What the exercise asks >>
Give the count of lines in the records that contain the string "Αντιαιρετικά", and write nothing but that number.

Information provided >>
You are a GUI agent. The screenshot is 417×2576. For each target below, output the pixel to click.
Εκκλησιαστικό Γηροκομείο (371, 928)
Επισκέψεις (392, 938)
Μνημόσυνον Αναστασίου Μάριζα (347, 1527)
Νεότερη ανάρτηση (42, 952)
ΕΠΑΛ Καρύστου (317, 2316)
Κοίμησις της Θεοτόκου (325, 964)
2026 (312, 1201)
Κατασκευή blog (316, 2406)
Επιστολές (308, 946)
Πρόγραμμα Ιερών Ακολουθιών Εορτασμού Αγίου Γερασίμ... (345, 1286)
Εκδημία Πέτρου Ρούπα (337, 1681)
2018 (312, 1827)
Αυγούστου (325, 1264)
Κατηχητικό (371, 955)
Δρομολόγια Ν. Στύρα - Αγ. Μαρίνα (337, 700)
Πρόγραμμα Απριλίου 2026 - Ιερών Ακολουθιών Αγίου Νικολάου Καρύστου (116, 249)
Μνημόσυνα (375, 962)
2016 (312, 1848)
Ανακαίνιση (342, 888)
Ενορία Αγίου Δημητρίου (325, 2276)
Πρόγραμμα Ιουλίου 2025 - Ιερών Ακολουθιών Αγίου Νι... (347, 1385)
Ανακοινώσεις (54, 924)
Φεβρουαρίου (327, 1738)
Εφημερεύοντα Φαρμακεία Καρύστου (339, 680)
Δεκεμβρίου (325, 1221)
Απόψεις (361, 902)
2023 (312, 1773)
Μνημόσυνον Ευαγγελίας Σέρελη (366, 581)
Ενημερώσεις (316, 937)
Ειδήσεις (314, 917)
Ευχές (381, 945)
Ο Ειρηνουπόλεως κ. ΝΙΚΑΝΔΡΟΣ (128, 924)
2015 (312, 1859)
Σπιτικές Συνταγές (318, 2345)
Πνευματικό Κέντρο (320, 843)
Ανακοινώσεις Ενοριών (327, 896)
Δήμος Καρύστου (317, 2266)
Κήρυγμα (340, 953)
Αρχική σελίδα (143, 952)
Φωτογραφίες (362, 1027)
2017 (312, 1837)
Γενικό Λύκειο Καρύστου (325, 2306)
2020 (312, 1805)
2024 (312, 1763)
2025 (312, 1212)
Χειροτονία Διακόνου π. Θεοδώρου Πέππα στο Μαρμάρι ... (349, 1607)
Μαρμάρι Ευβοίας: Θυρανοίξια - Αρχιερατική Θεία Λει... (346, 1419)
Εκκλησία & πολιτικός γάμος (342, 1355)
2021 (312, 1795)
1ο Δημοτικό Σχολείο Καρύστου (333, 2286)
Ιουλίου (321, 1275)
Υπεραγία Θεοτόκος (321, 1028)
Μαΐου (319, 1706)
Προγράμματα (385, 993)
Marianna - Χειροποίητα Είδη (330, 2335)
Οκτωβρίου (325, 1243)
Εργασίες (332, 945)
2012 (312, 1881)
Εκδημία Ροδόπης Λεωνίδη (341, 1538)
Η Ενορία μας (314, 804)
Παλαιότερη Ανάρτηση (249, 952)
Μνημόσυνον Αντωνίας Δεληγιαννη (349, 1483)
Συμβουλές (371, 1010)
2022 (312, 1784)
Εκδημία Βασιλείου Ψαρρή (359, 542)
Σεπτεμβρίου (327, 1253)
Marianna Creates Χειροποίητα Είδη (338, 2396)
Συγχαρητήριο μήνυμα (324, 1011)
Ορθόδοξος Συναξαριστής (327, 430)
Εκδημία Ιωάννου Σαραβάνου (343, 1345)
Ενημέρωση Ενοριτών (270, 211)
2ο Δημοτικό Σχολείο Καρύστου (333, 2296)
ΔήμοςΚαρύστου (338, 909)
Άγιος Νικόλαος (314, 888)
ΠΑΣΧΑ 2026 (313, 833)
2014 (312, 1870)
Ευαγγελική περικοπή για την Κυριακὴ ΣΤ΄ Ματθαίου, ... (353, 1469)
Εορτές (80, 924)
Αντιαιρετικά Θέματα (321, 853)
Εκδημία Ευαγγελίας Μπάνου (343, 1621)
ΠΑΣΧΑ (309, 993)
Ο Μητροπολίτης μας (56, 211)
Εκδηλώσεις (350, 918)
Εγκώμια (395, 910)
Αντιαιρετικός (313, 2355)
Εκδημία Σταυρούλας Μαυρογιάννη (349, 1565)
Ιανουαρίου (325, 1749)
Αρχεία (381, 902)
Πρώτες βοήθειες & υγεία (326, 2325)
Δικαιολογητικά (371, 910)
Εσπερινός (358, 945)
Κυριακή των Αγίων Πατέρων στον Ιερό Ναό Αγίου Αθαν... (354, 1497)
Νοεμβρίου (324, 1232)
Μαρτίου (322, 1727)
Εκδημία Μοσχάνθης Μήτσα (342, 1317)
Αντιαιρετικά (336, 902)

Task result >>
2